I read Francine Prose‘s  Reading like a Writer last winter on my pre-dawn morning commutes. And ever since, it has been on my list of books to share with you here on the Word Blog. That post will come soon—next week, in fact—but today’s post is about her appearance last night at the Toronto Public Library as part of  The Writer’s Room.

First of all, let me say that Prose’s body of work is impressively varied and that she’s prolific. I’ll be featuring her book on writing and close reading next week because this is, after all, a blog about words, but I encourage you to seek out her works of fiction, young adult fiction, children’s fiction and nonfiction, as well.
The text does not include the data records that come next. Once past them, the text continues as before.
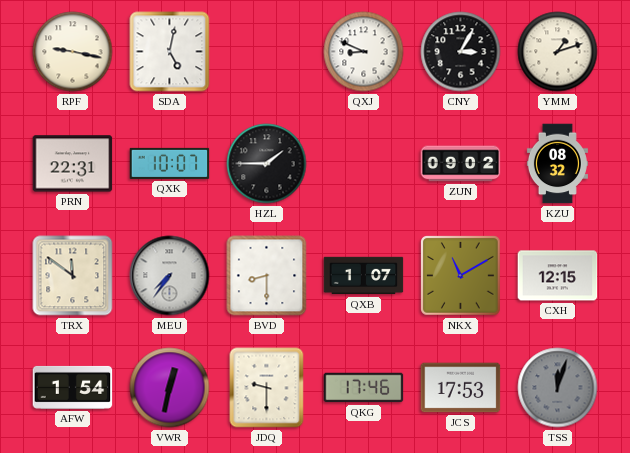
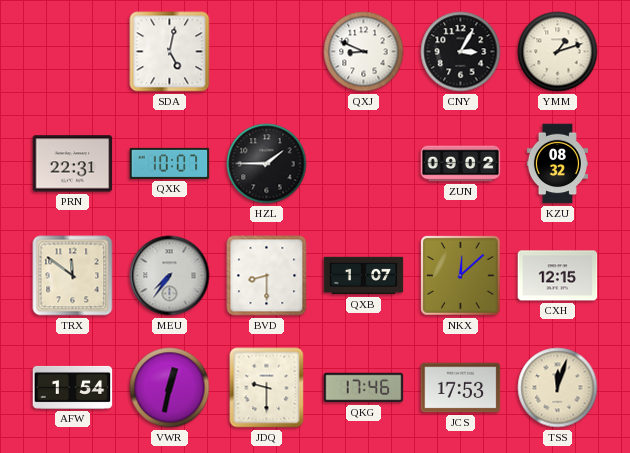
RPF: 9:17 -> none
NKX: 11:10 -> 12:08
TSS dial: grey -> cream
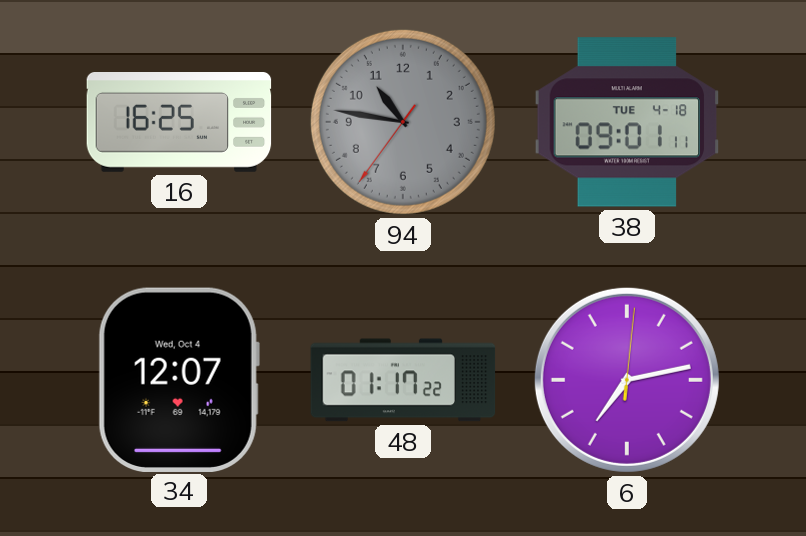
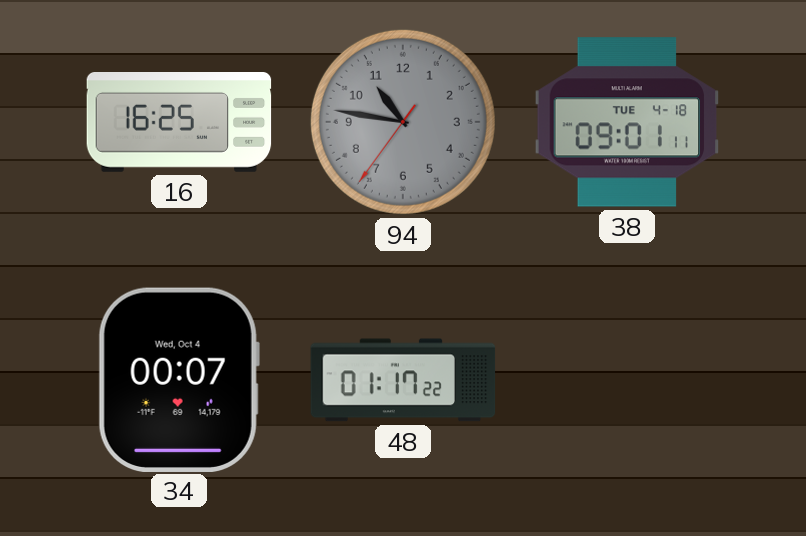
34: 12:07 -> 00:07
6: 7:13 -> none
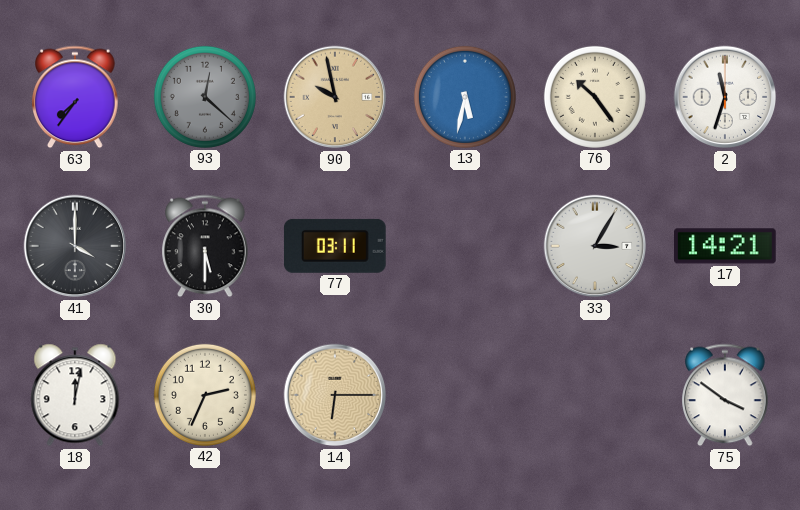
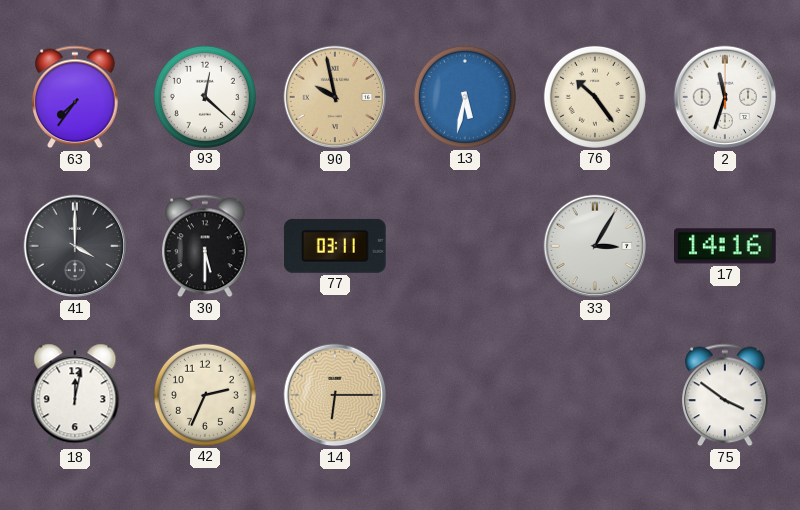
93 dial: grey -> white
17: 14:21 -> 14:16
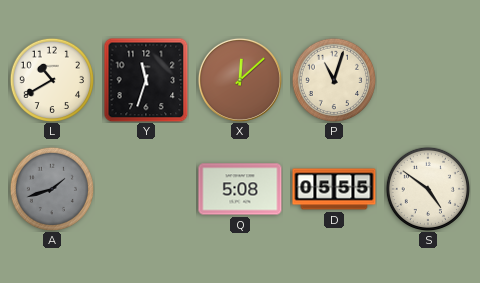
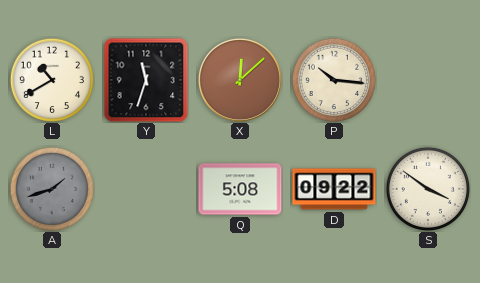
P: 11:03 -> 10:16
D: 05:55 -> 09:22
S: 4:51 -> 3:51
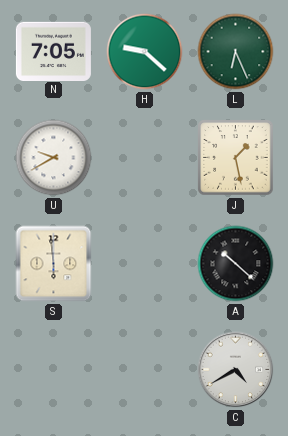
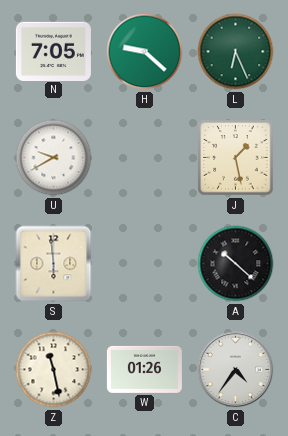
Z: none -> 11:28
W: none -> 01:26
C: 4:40 -> 4:36
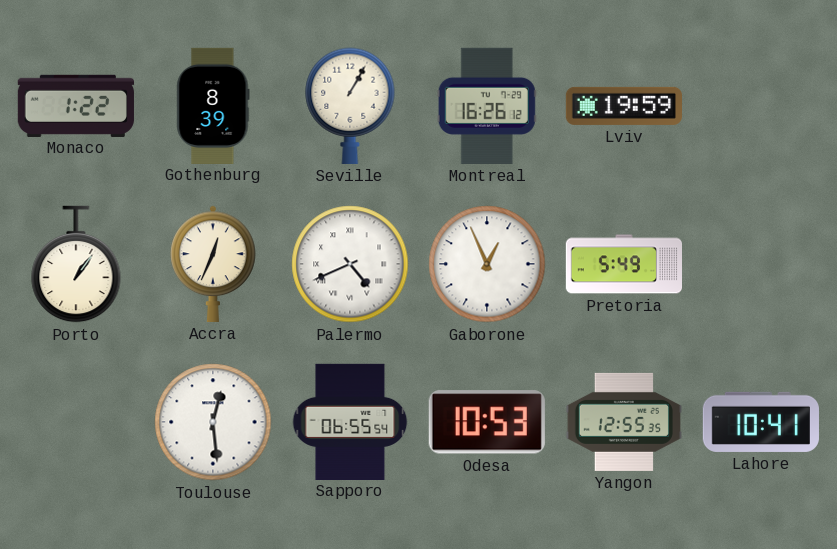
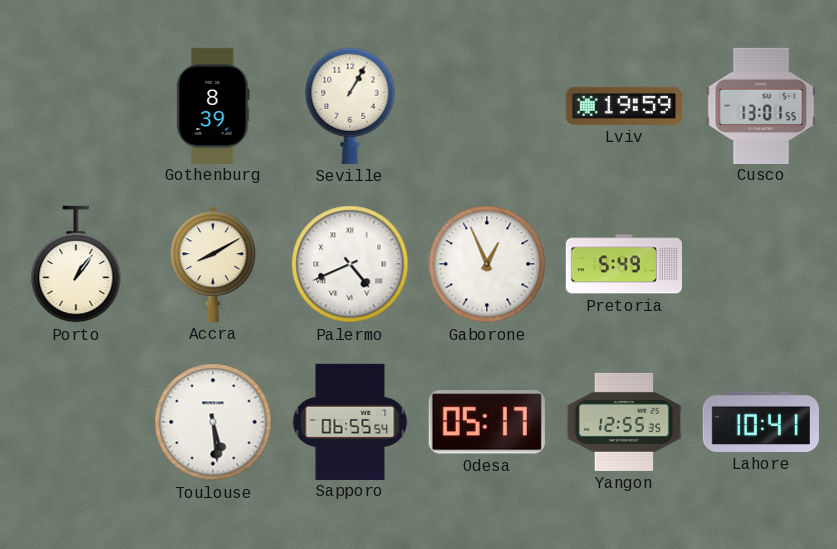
Monaco: 1:22 -> none
Montreal: 16:26 -> none
Cusco: none -> 13:01
Accra: 12:34 -> 8:10
Toulouse: 12:29 -> 5:29
Odesa: 10:53 -> 05:17
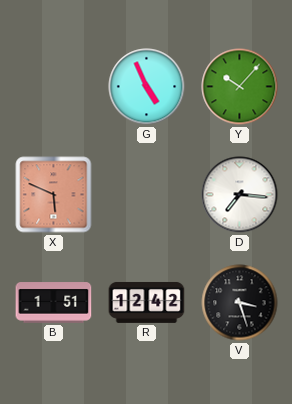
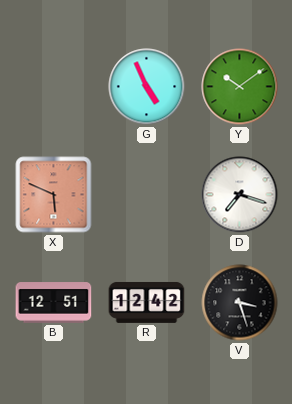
Y: 10:07 -> 10:09
D: 7:16 -> 7:18
B: 1:51 -> 12:51
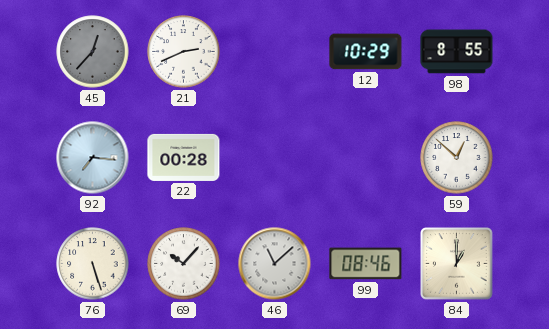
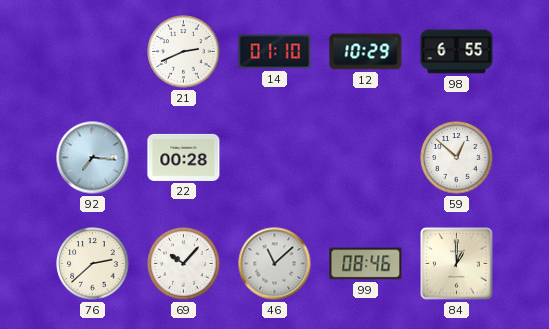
45: 12:37 -> none
14: none -> 01:10
98: 8:55 -> 6:55
76: 5:27 -> 2:38
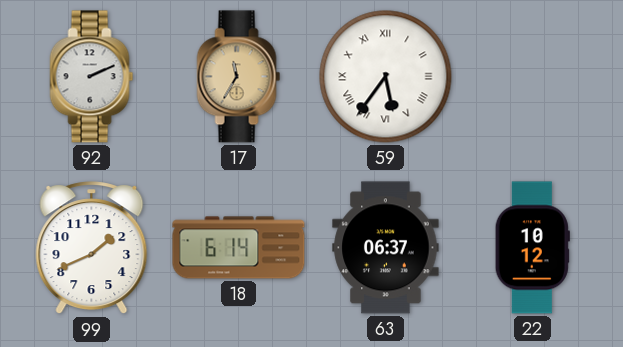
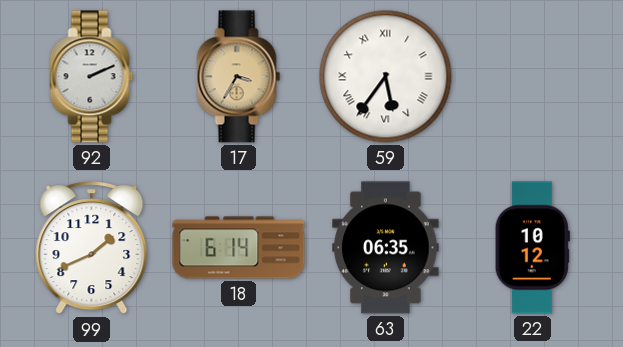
17: 11:35 -> 3:35
63: 06:37 -> 06:35
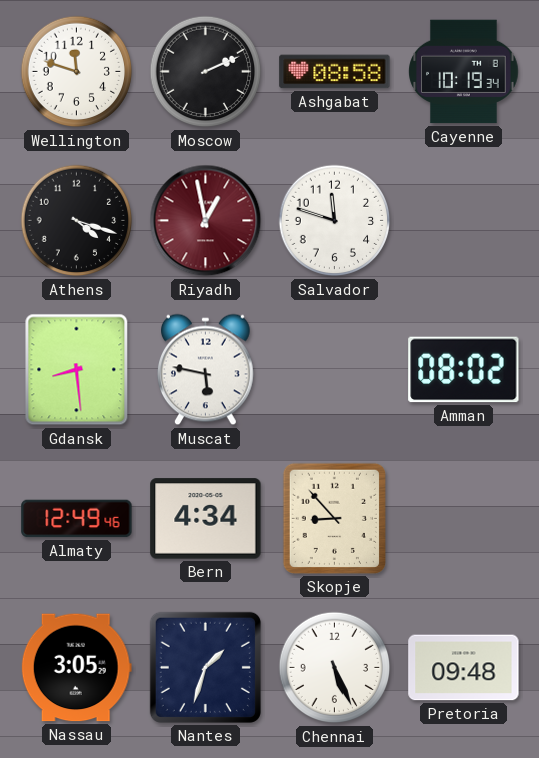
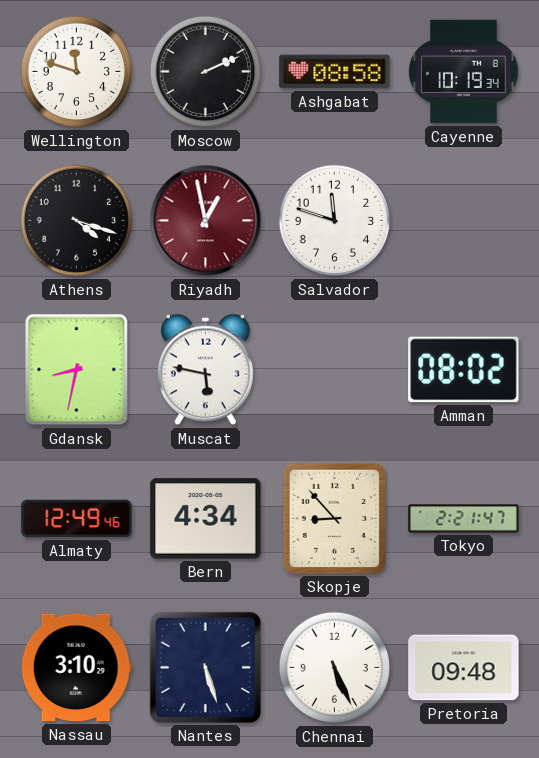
Gdansk: 8:29 -> 8:32
Tokyo: none -> 2:21
Nassau: 3:05 -> 3:10
Nantes: 1:33 -> 5:27
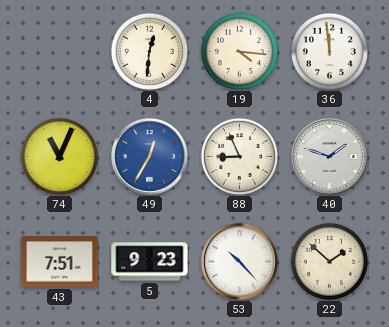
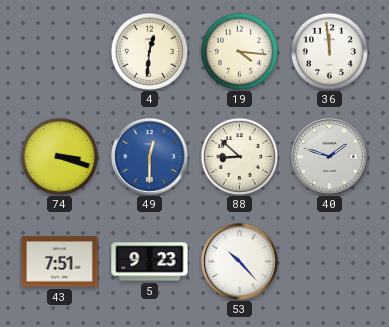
74: 11:04 -> 3:18
49: 12:35 -> 12:30
88: 8:56 -> 8:52
22: 1:52 -> none
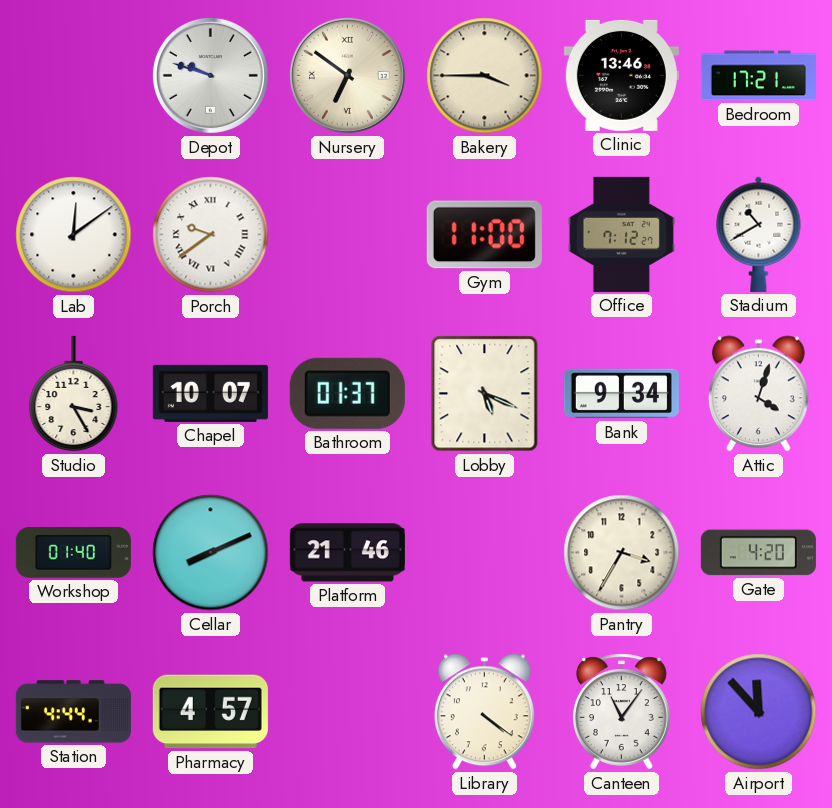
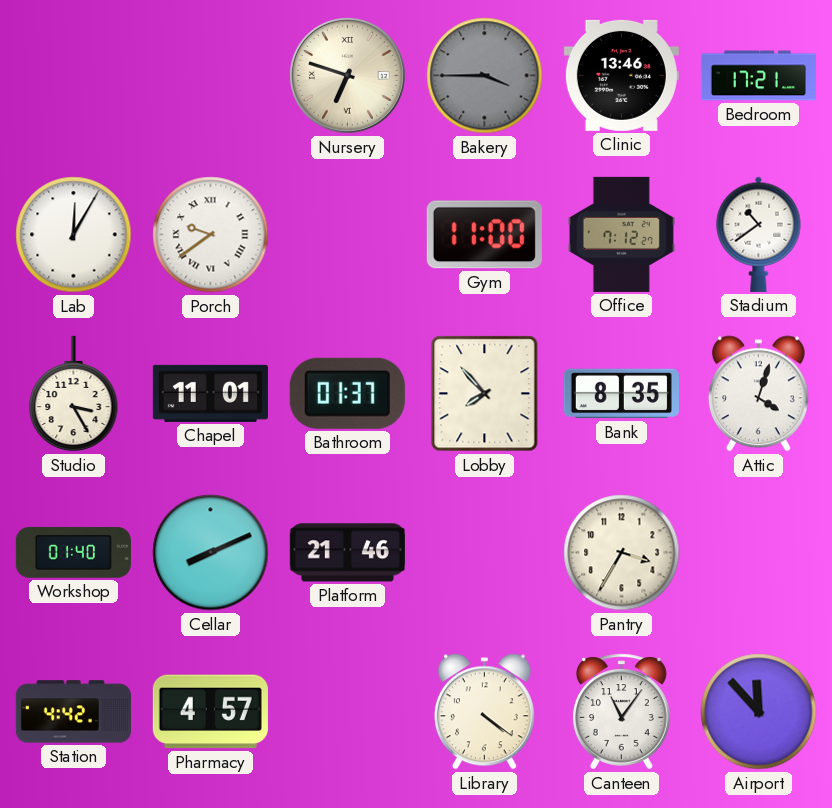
Depot: 9:48 -> none
Nursery: 6:51 -> 6:48
Bakery dial: cream -> grey
Lab: 12:09 -> 12:05
Stadium: 10:40 -> 10:39
Chapel: 10:07 -> 11:01
Lobby: 5:19 -> 7:53
Bank: 9:34 -> 8:35
Gate: 4:20 -> none
Station: 4:44 -> 4:42
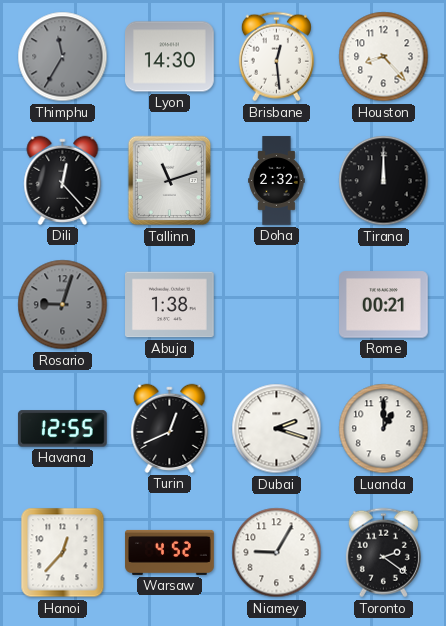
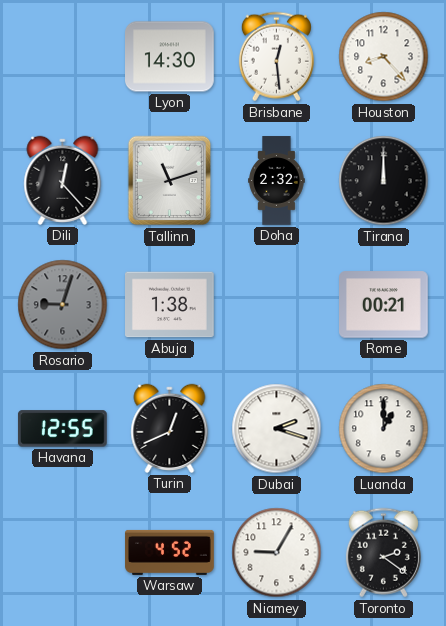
Thimphu: 11:35 -> none
Hanoi: 12:37 -> none
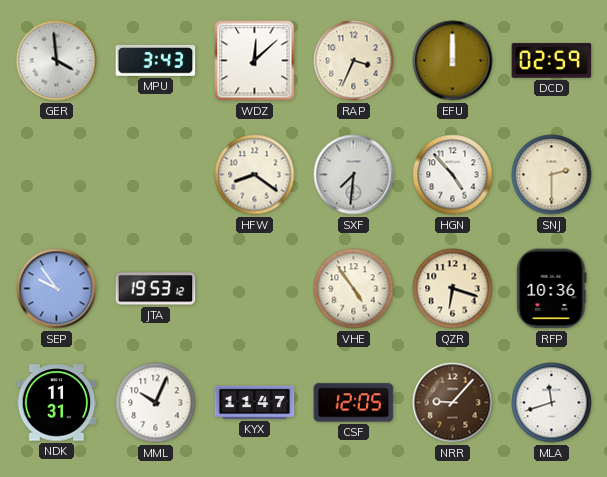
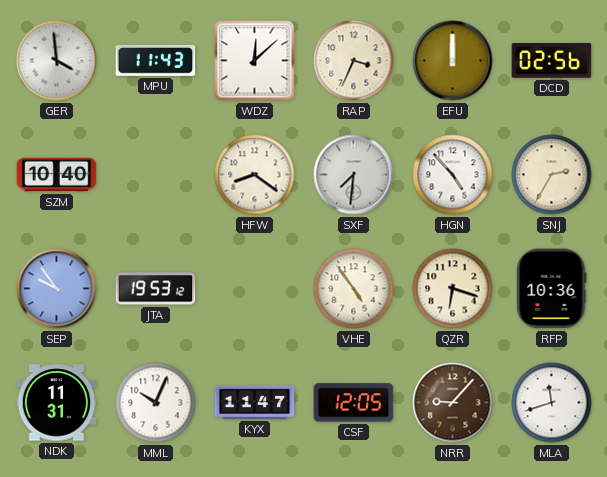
MPU: 3:43 -> 11:43
DCD: 02:59 -> 02:56
SZM: none -> 10:40
SNJ: 2:30 -> 2:35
Ian Brown sat opposite Prose for last night’s interview and asked about many aspects of her work and her practice of writing. I was pleased to learn that in her classes, as in Reading Like a Writer, Prose teaches close reading of literature. She and her students ask “why this sentence, this turn of phrase, this word?” Courses that teach students to ask how these small elements affect and reflect the narrative as a whole—that ask students to slow down in their reading and really analyse the work for the multiple valences of the words within it—are rare. I had the good fortune to take a few literature courses that focused on this kind of close reading, and I’m grateful that I was taught not just how to write and argue, but how to read, as well.

Prose’s most recent book, Anne Frank, considers Anne Frank’s famous diary not just as a historical document but as a work of literature in its own right. Her description last night of Frank’s beautiful writing, deftly managed cast of characters and her precocious awareness and observance of her social and political environment as a very young woman has inspired me to read the diary again. And, naturally, once I’ve done that I’ll be checking out Prose’s Anne Frank.

I won’t go in to too much depth about Prose’s other titles  here, except to say that she’s a New York Times bestselling author, was a finalist for the National Book Award, and has written about Caravaggio, muses, breastsgluttony, and of course the lives of imaginary people. You’re sure to find something you’ll enjoy.

You can also hear an interview with Francine Prose that aired today on CBC’s Q by following this link. http://podcast.cbc.ca/mp3/qpodcast_20091119_23327.mp3 (the interview begins at 14:40).

And you’ll be able to watch a video recording of last night’s talk at the Toronto Public Library’s website soon. I’ll update this post with the link once the video is available.